My people pleasing habits rarely extended to censoring my opinions, though: just my feelings and my needs. My people pleasing only extended to people I liked, people I cared about. I wasn’t concerned with pleasing strangers, with pleasing authority figures (unless it was my parents when I was young, or a beloved professor when I was in college). The people I loved, though, I desperately needed them to be pleased with me. In order to be pleasing, I knew I had to be useful, to ask for as little as possible, and to go along with what others wanted of me.
As I got older, and started to wear my unlikability as armor, I discovered that being disliked can actually be freeing, in spite of the hurtful isolation of it all. Assuming that dislike would be the reaction to me created a sort of perverse self-assurance that allowed me to be outspoken and to stand in my own values.
This is what knowing you’re unlikable will do for you: allow you to speak up to authority without fearing rejection, because you have already been rejected.

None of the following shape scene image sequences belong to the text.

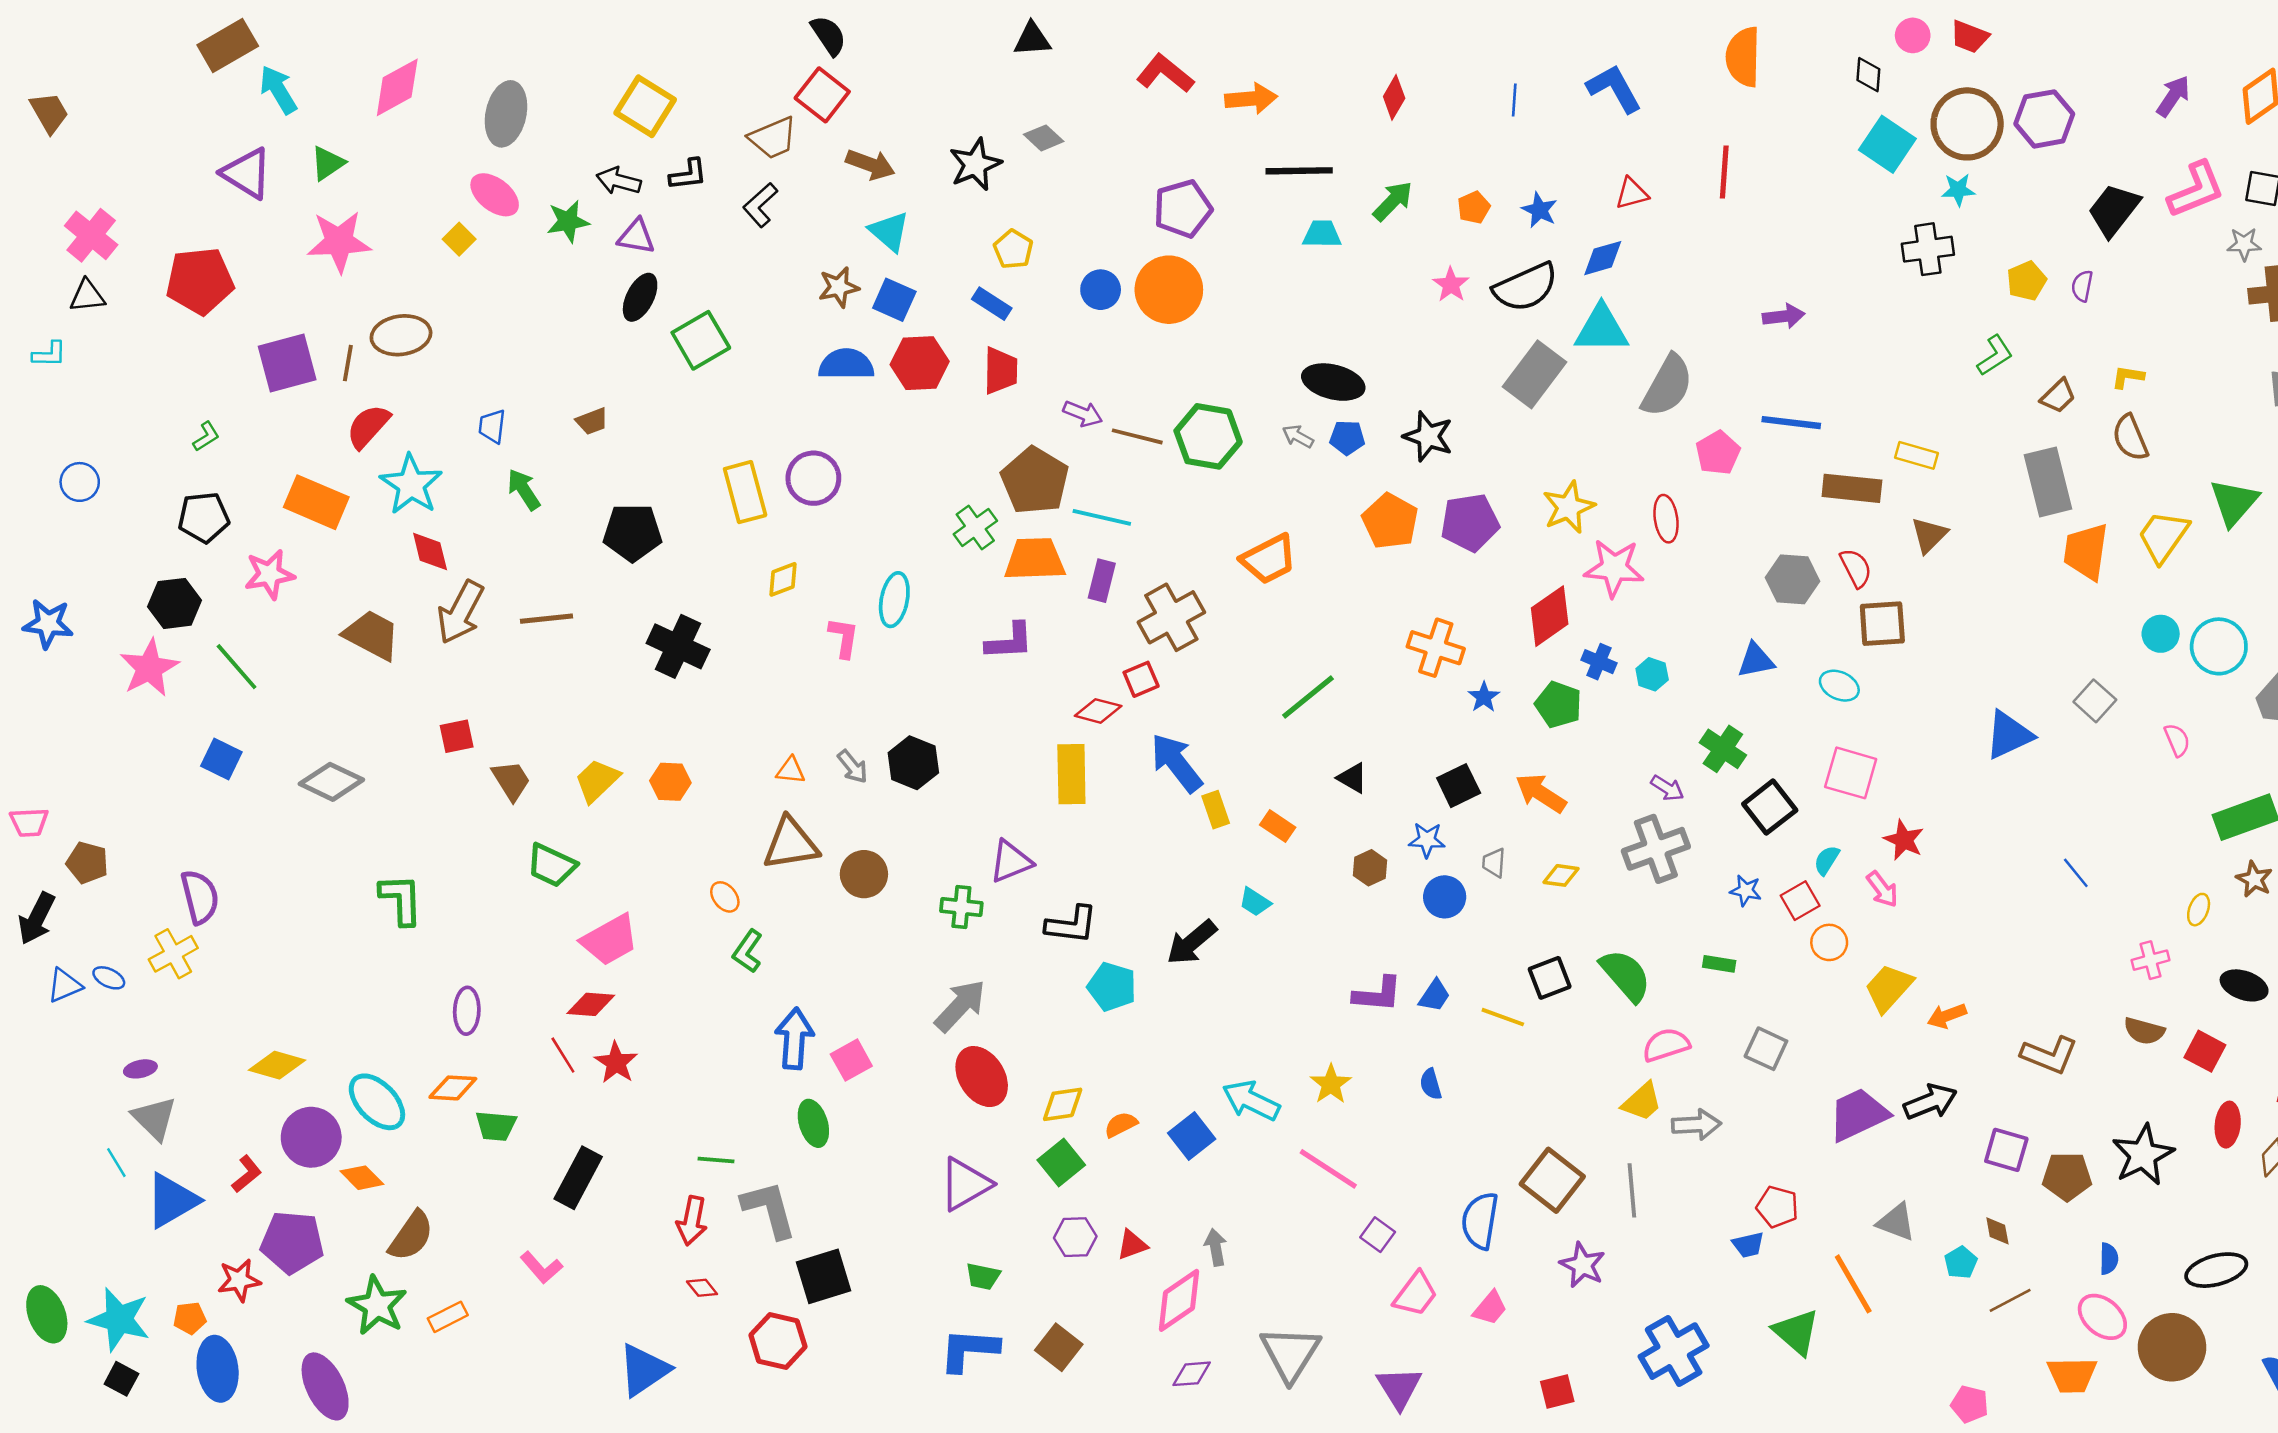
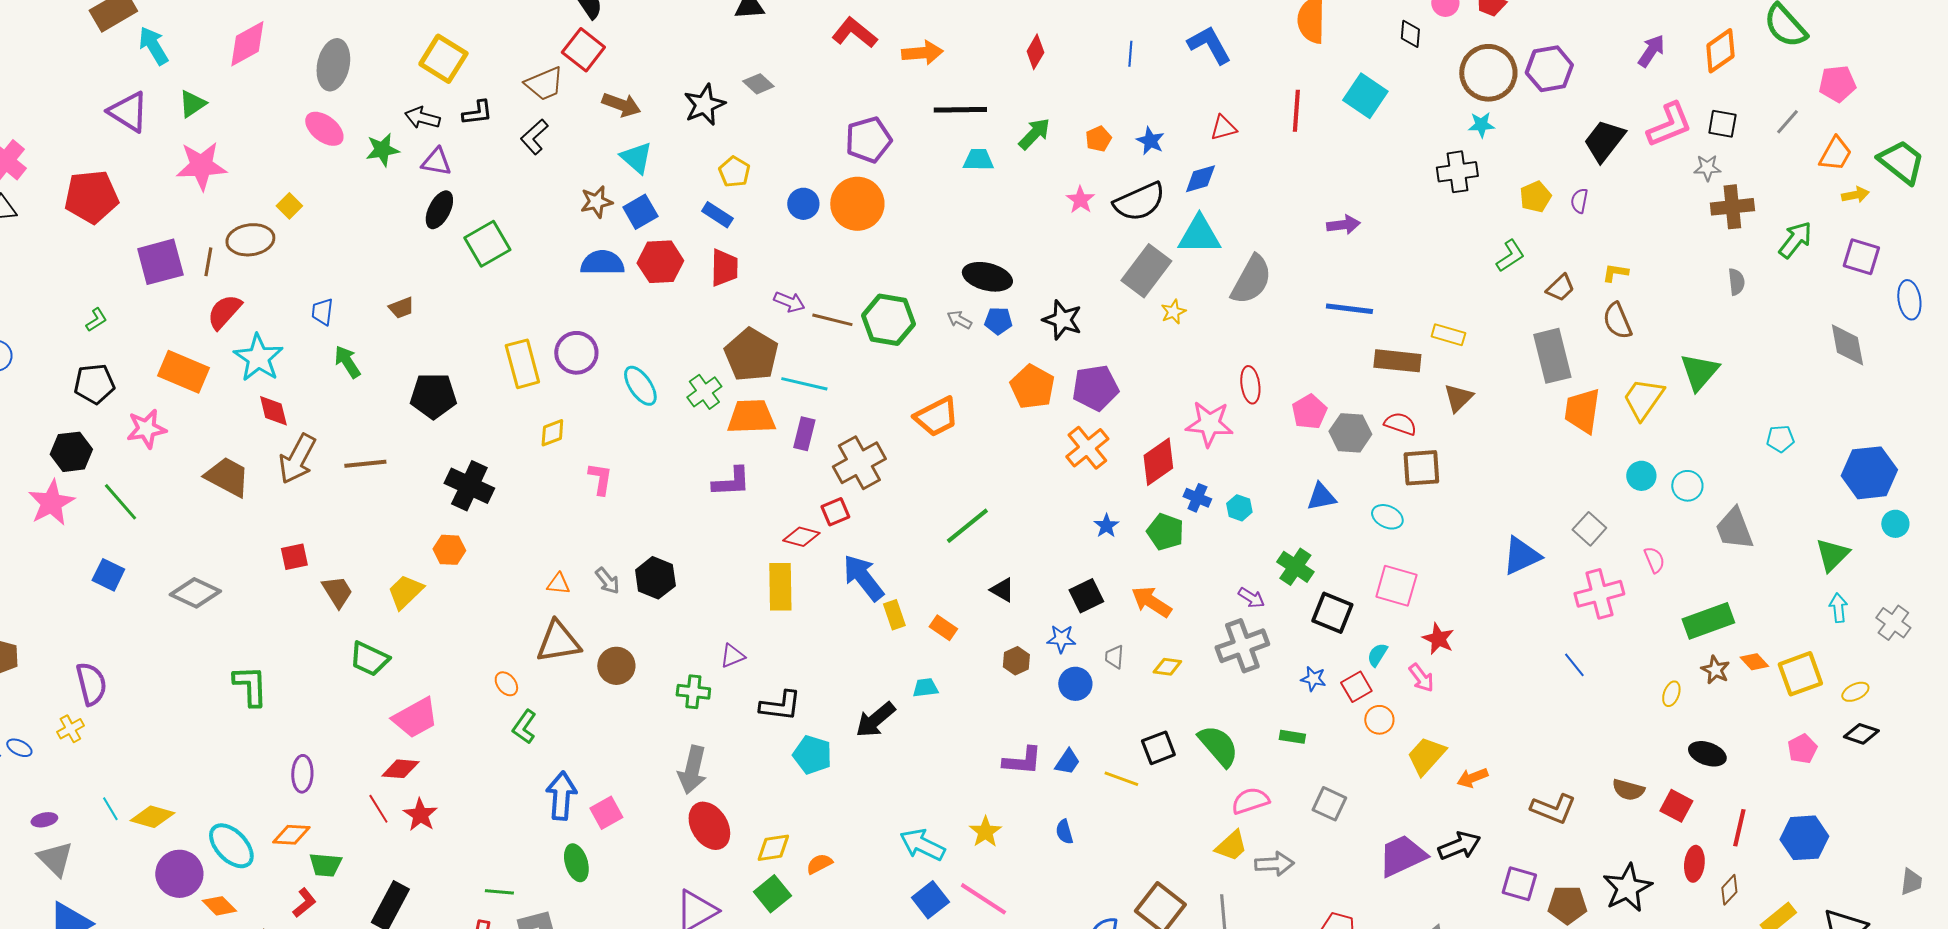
cyan square: (1887, 144) -> (1365, 96), moved
yellow square: (459, 239) -> (289, 206), moved
blue square: (894, 300) -> (640, 212), turned 36
pink pentagon: (1718, 453) -> (1309, 412), moved
yellow star: (1569, 507) -> (1173, 312), moved, size x0.6
red semicircle: (1856, 568) -> (1400, 424), turned -44
cyan ellipse: (894, 600) -> (640, 386), moved, turned -45
cyan circle: (2219, 646) -> (1687, 486), size x0.7
orange cross: (1436, 648) -> (1087, 448), moved, turned 33
orange hexagon: (670, 782) -> (449, 550), moved
black square: (1770, 807) -> (1332, 613), turned -30
purple triangle: (1011, 861) -> (732, 656), size x0.7
cyan trapezoid: (1255, 902) -> (925, 688), turned 140
yellow cross: (173, 954) -> (70, 729), size x0.7
pink cross: (2150, 960) -> (1599, 594), moved, size x1.6
gray arrow: (960, 1006) -> (692, 770), turned 150
blue square: (1192, 1136) -> (930, 900), moved
cyan line: (116, 1163) -> (110, 809), moved
red L-shape: (247, 1174) -> (304, 903), moved

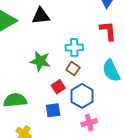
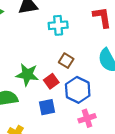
cyan cross: (74, 47) -> (58, 25), moved
green star: (40, 61) -> (27, 75), moved

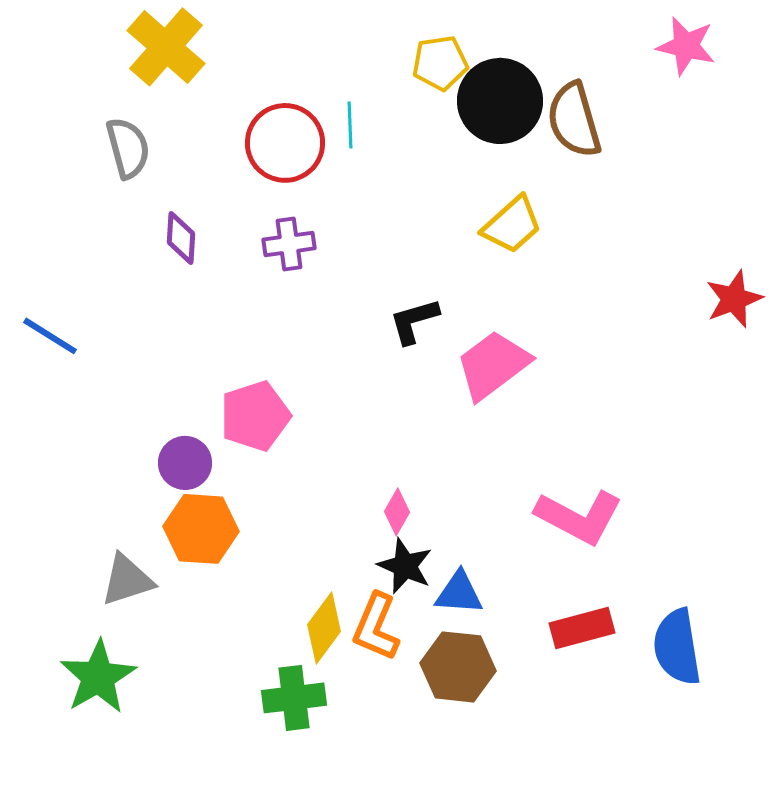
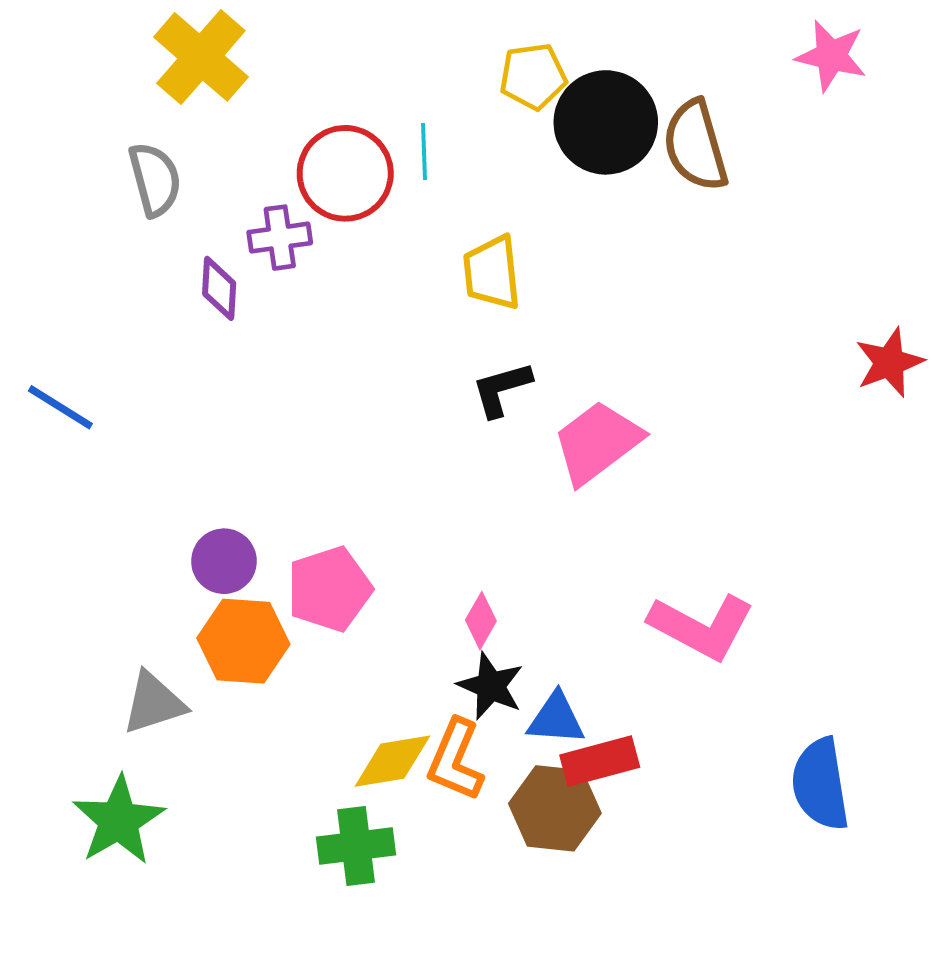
yellow trapezoid: (512, 225) -> (492, 273), moved, turned 126
purple cross: (289, 244) -> (280, 238), moved
pink pentagon: (255, 416) -> (329, 589), moved
yellow diamond: (324, 628) -> (392, 761), turned 44
red rectangle: (582, 628) -> (600, 761), moved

And yet, and yet, and yet…
every rejection hurt, and every rejection still hurts. Every time my unlikability was (and is) confirmed, I buried myself more deeply and used each instance as proof that I needed to be small.
Anyone who has known me for long will laugh at the idea of me being quiet, of me being small (#sorrynotsorry to my grad school classmates, and to my exes) because I’ve always been so LOUD. So contrary. So blunt. So critical.
I was and am all of those things.
In all of this, I’ve realized that I’m quite tired of myself, of navigating my hurts and my triggers and tired of not being able to look away, tired of not being able to let go and get over things.
I’m tired of my needs and my emotions.
I’m just tired and that armor of unlikability is too heavy.
I don’t know how to end this post. I don’t know what point I’m trying to make. I’m not looking for a bunch of people to say how much they like me or dislike me… I don’t need the lines about learning to love myself.
I’m just tired of being the unlikable people pleaser, who can’t even please herself.